> EXERCISE BRIEF
In the listing below, how many lines contain "World"? Answer with the number alone.

----

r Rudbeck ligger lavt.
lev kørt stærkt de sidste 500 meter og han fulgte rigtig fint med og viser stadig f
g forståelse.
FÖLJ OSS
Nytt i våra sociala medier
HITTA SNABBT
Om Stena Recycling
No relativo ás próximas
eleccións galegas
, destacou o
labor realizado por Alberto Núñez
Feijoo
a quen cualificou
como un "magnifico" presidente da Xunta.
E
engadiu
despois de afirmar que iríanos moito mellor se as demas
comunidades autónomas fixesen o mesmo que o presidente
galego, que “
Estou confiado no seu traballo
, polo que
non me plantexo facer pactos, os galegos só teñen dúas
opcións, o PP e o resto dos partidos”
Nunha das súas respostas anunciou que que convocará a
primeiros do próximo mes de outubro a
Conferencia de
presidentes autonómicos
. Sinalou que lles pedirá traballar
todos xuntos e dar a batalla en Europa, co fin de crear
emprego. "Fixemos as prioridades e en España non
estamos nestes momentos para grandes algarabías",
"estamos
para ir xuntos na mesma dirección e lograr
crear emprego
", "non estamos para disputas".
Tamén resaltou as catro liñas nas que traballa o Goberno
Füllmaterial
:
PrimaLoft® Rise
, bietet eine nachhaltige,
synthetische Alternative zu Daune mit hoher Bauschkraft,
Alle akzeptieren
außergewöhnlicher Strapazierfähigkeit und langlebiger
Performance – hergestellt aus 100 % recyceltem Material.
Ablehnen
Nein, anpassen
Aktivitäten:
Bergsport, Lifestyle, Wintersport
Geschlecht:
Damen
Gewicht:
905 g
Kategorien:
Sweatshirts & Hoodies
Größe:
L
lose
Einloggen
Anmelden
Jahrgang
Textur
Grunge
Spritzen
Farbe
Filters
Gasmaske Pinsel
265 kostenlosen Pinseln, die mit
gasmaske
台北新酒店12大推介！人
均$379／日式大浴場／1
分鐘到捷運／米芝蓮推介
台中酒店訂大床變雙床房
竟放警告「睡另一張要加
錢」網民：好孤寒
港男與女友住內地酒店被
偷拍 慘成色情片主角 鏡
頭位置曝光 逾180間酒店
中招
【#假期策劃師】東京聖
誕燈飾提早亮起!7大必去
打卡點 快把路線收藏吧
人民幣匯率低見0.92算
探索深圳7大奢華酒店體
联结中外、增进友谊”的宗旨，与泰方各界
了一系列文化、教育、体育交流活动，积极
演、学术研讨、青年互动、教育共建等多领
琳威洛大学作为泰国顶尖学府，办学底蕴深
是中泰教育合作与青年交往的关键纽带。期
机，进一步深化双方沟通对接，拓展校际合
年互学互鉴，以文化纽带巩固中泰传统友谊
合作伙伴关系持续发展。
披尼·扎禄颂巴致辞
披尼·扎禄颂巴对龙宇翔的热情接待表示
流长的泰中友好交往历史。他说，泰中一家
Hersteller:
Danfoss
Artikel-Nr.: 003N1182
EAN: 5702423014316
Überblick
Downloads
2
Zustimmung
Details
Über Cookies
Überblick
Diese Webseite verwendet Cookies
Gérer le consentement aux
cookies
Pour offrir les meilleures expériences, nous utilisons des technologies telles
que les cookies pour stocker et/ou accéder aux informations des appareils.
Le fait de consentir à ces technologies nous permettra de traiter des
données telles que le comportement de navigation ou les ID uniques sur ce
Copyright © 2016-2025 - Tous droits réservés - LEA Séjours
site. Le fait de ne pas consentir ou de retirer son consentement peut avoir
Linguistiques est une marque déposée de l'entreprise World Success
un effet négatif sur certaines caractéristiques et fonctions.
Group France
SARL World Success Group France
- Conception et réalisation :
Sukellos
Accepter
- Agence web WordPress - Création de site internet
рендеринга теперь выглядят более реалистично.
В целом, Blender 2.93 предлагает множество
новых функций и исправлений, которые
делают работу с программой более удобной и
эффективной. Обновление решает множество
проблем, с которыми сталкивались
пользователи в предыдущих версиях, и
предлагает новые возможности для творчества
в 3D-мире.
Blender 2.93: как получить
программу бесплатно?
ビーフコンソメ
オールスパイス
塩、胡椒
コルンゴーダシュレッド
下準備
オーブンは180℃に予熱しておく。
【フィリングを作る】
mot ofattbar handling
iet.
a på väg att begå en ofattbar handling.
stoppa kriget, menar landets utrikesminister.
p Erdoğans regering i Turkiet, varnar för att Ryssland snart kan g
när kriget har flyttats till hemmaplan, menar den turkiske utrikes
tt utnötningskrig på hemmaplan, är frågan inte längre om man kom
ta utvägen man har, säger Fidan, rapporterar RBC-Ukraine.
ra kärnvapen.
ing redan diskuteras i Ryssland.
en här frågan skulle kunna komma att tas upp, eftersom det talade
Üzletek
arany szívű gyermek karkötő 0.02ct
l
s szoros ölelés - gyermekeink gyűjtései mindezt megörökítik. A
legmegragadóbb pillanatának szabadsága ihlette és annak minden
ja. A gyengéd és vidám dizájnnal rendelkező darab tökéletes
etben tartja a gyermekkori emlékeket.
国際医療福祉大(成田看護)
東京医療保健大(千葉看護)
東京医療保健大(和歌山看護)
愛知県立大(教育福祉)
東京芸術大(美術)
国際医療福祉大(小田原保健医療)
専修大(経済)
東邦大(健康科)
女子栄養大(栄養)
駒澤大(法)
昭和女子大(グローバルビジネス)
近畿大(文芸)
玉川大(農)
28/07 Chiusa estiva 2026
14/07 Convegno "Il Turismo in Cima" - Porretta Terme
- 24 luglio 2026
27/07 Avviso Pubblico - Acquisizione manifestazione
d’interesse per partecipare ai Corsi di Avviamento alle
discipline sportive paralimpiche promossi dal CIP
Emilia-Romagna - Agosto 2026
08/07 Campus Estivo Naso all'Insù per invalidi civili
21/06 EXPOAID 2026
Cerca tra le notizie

----

> RESPONSE
2